Picked up a 21RS last Monday and towed it home with a Tundra 4X4 with no difficulty. That was a relief... Now, I'm planning the maiden voyage. Being in VA and not a beach fan, it's toward the moutains, and I'm wondering if using high range 4X4 in second gear is a good idea. Any advice?
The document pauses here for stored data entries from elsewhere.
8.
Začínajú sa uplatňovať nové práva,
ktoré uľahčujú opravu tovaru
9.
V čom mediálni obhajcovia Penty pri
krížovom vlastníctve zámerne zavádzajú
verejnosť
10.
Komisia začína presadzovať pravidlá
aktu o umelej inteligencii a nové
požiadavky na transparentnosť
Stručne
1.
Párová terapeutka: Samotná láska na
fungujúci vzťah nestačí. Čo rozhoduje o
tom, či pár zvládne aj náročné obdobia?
BTW - A couple of years ago I passed a large motor home engulfed in flames on the ascent to Afton MT. It's the first test I'll face.

Thanks


----------



## Castle Rock Outbackers (Jan 18, 2004)

Without a doubt...NO. Do not tow in 4-wheel-drive. Unless you are about to get stuck, stay out of 4 high.

Randy


----------



## nascarcamper (Jan 27, 2005)

No 4 wd needed.


----------



## W4DRR (May 17, 2005)

Unless of course you have full-time 4x4, like mine. Then not much you can do about it.

Bob


----------



## cookie9933 (Feb 26, 2005)

Why would you want to engage 4WD while towing? THe ONLY time you would want to do so would be if 2WD didn't offer sufficicent traction. Unless you would be on back-counrty trails, 2 tracks, etc where you have a loose surface, stay out of 4WD. Don't use 4WD on paved dry hard surfaces for any extended periods of time. Otherwise you will be paying a lot of money for repairs. Just MHO.

Bill


----------



## CamperAndy (Aug 26, 2004)

In 5,000 miles of towing in the mountains of Idaho and Montana the only time I have not been in 2wd was in the snow. So unless you start to slip in 2wd there in no need to be in 4wd in the mountains.
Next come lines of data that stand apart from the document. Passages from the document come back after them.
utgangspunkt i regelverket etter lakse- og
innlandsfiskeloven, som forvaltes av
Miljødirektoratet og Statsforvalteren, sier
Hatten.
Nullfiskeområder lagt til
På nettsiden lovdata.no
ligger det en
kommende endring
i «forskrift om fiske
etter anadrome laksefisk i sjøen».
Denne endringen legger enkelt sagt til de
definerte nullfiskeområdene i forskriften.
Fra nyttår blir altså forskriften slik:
Drop it down a gear and take your time but stay out of 4wd.


----------



## STRABO (Jun 12, 2006)

Thanks everyone. I don't think I'll use 4x4. I do appreciate the feedback. Better to ask than to be sorry. 
STRABO


----------



## vdub (Jun 19, 2004)

Hey, Andy! I used 4x4 to get here... Does that count?


----------



## HootBob (Apr 26, 2004)

No 4 wheel drive
I have only used it once and that was to pull the camper out from the yard(wet and muddy)

Don


----------



## tdvffjohn (Mar 10, 2005)

I was waiting for Vdub to see this, I remember that picture


----------



## HTQM (May 31, 2006)

Like others have said, don't use 4x4 on pavement. Even the "full time 4x4" aren't a true 4x4. Their system is set up thru a clucth set (most selectble are electro-magnetic) so that they have around a 70% rear, 30% front. Once they flip the switch or engage the lever the clutch system is locked in and the full 4x4 engages.
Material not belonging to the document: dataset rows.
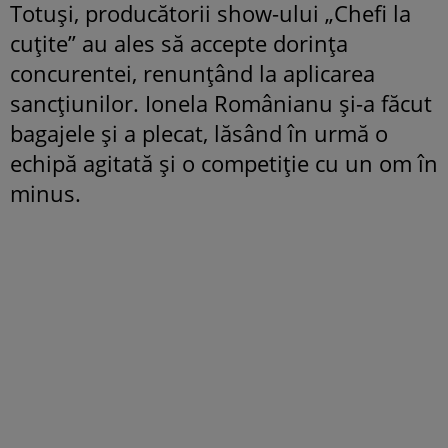
Totuși, producătorii show-ului „Chefi la
cuțite” au ales să accepte dorința
concurentei, renunțând la aplicarea
sancțiunilor. Ionela Românianu și-a făcut
bagajele și a plecat, lăsând în urmă o
echipă agitată și o competiție cu un om în
minus.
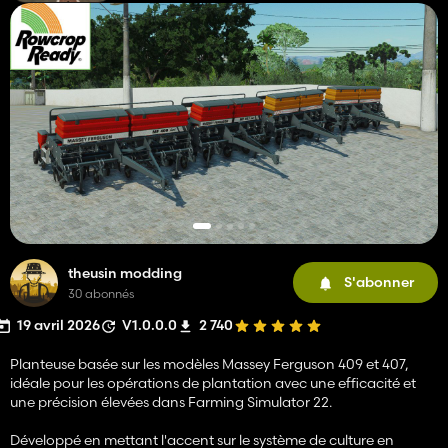
theusin modding
S'abonner
30 abonnés
19 avril 2026
V1.0.0.0
2 740
Planteuse basée sur les modèles Massey Ferguson 409 et 407,
idéale pour les opérations de plantation avec une efficacité et
une précision élevées dans Farming Simulator 22.
Développé en mettant l'accent sur le système de culture en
I will admit to using 4x4 low range on pavement for backing the Roo into it's home slot. Easier controll of speed and throttle inputs for the tight backing of getting it up our driveway.

Happy 4x4ing
Dave


----------



## vdub (Jun 19, 2004)

> I will admit to using 4x4 low range on pavement for backing


Concur. I do the same when backing the 5 into my building. I use 4 low to slow things down and have more torque.


----------



## PDX_Doug (Nov 16, 2004)

No way to four wheel drive for towing in normal conditions.









So far, the only time I have used mine, was once backing into my storage slip after the owners had just laid down several inches of uncompacted gravel. 4-Hi was needed to get the rig to move as fast as the wheels were turning.









Happy Trails,
Doug


----------



## Thor (Apr 7, 2004)

vdub said:


> Hey, Andy! I used 4x4 to get here... Does that count?
> 
> 
> 
> ...


Awesome Pic























Thor


----------